Study material -
────

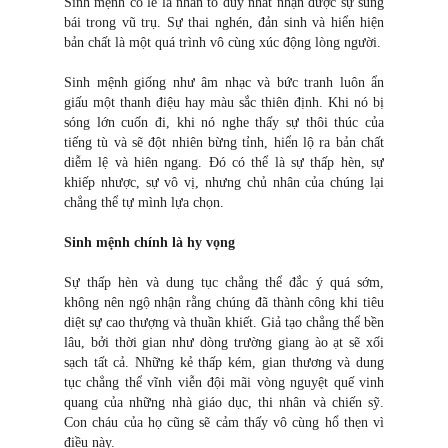
Sinh mệnh có lẽ là nhân tố duy nhất nhận được sự sùng
bái trong vũ trụ. Sự thai nghén, đản sinh và hiển hiện
bản chất là một quá trình vô cùng xúc động lòng người.
Sinh mệnh giống như âm nhạc và bức tranh luôn ẩn
giấu một thanh điệu hay màu sắc thiên định. Khi nó bị
sóng lớn cuốn đi, khi nó nghe thấy sự thôi thúc của
tiếng tù và sẽ đột nhiên bừng tỉnh, hiển lộ ra bản chất
diễm lệ và hiên ngang. Đó có thể là sự thấp hèn, sự
khiếp nhược, sự vô vị, nhưng chủ nhân của chúng lại
chẳng thể tự mình lựa chọn.
Sinh mệnh chính là hy vọng
Sự thấp hèn và dung tục chẳng thể đắc ý quá sớm,
không nên ngộ nhận rằng chúng đã thành công khi tiêu
diệt sự cao thượng và thuần khiết. Giả tạo chẳng thể bền
lâu, bởi thời gian như dòng trường giang ào ạt sẽ xối
sạch tất cả. Những kẻ thấp kém, gian thương và dung
tục chẳng thể vĩnh viễn đội mãi vòng nguyệt quế vinh
quang của những nhà giáo dục, thi nhân và chiến sỹ.
Con cháu của họ cũng sẽ cảm thấy vô cùng hổ thẹn vì
điều này.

────

About this exercise -
Start with the line above that contains "tiếng tù và" and end with the line that contains "sạch tất cả.". Write out those lines exactly, and only those.

Expected answer -
tiếng tù và sẽ đột nhiên bừng tỉnh, hiển lộ ra bản chất
diễm lệ và hiên ngang. Đó có thể là sự thấp hèn, sự
khiếp nhược, sự vô vị, nhưng chủ nhân của chúng lại
chẳng thể tự mình lựa chọn.
Sinh mệnh chính là hy vọng
Sự thấp hèn và dung tục chẳng thể đắc ý quá sớm,
không nên ngộ nhận rằng chúng đã thành công khi tiêu
diệt sự cao thượng và thuần khiết. Giả tạo chẳng thể bền
lâu, bởi thời gian như dòng trường giang ào ạt sẽ xối
sạch tất cả. Những kẻ thấp kém, gian thương và dung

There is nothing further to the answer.